For workload sizing and cost modeling for a prior-auth deployment, the **[AI Help Desk Cost Savings Calculator](/resources/calculators/ai-help-desk-savings-calculator)** generalizes well — prior auth is one of the highest-volume, most-amenable-to-automation administrative workloads in healthcare.

For the segment-wide cost-math context (not just prior auth), see **[AI Cost Math for Hospitals: Per-Seat vs Usage-Based in 2026](/blog/ai-cost-math-for-hospitals-per-seat-vs-usage)**.

For the deployment comparison side-by-side — including HIPAA posture, BAA reach, and air-gapped options — see **[Self-Hosted AI vs ChatGPT Enterprise for Healthcare](/resources/comparisons/self-hosted-ai-vs-chatgpt-enterprise-for-healthcare)**.

For the full HIPAA-aligned architecture (Epic / Cerner / athenahealth integrations, Managed VPC → on-prem → air-gapped tiers), read **[Healthcare AI Reference Architecture on ibl.ai](/blog/healthcare-ai-reference-architecture)**.
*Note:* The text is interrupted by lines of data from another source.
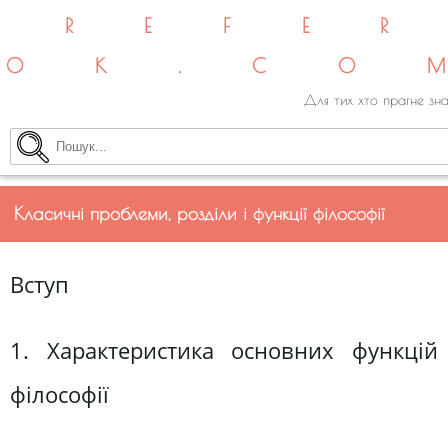
REFE
OK.CO
Для тих хто прагне зна
Класичні проблеми, розділи і функції філософії
Вступ
1. Характеристика основних функцій
філософії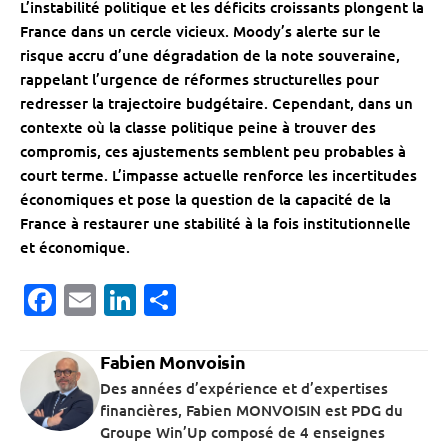
L’instabilité politique et les déficits croissants plongent la
France dans un cercle vicieux. Moody’s alerte sur le
risque accru d’une dégradation de la note souveraine,
rappelant l’urgence de réformes structurelles pour
redresser la trajectoire budgétaire. Cependant, dans un
contexte où la classe politique peine à trouver des
compromis, ces ajustements semblent peu probables à
court terme. L’impasse actuelle renforce les incertitudes
économiques et pose la question de la capacité de la
France à restaurer une stabilité à la fois institutionnelle
et économique.
Facebook
Email
LinkedIn
Partager
Fabien Monvoisin
Des années d’expérience et d’expertises
financières, Fabien MONVOISIN est PDG du
Groupe Win’Up composé de 4 enseignes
For the staged deployment recipe — Managed VPC for low-sensitivity workloads + on-prem for production — see **[Healthcare AI Blueprint: Managed VPC in 30/60/90 Days](/blog/healthcare-ai-blueprint-managed-vpc-30-60-90-days)**.

For the broader pricing landscape (every major model, every major per-seat vendor), the hub: **[What Does AI Actually Cost in 2026?](/blog/what-does-ai-actually-cost-in-2026)**.

## Why Family-Owned and New York Matters Here

A health system's AI vendor relationship for a workload as central as prior authorization is a multi-year commitment — the workflows, the criteria library, the EHR integration, the audit trail revenue-cycle compliance relies on. ibl.ai is family-owned and operated from New York, NY — a long-term partner with a perpetual platform license and no investor exit pressure. The runtime is open source. The PHI stays inside the hospital's covered boundary. The math works at a 100-bed community hospital or a 30-hospital IDN.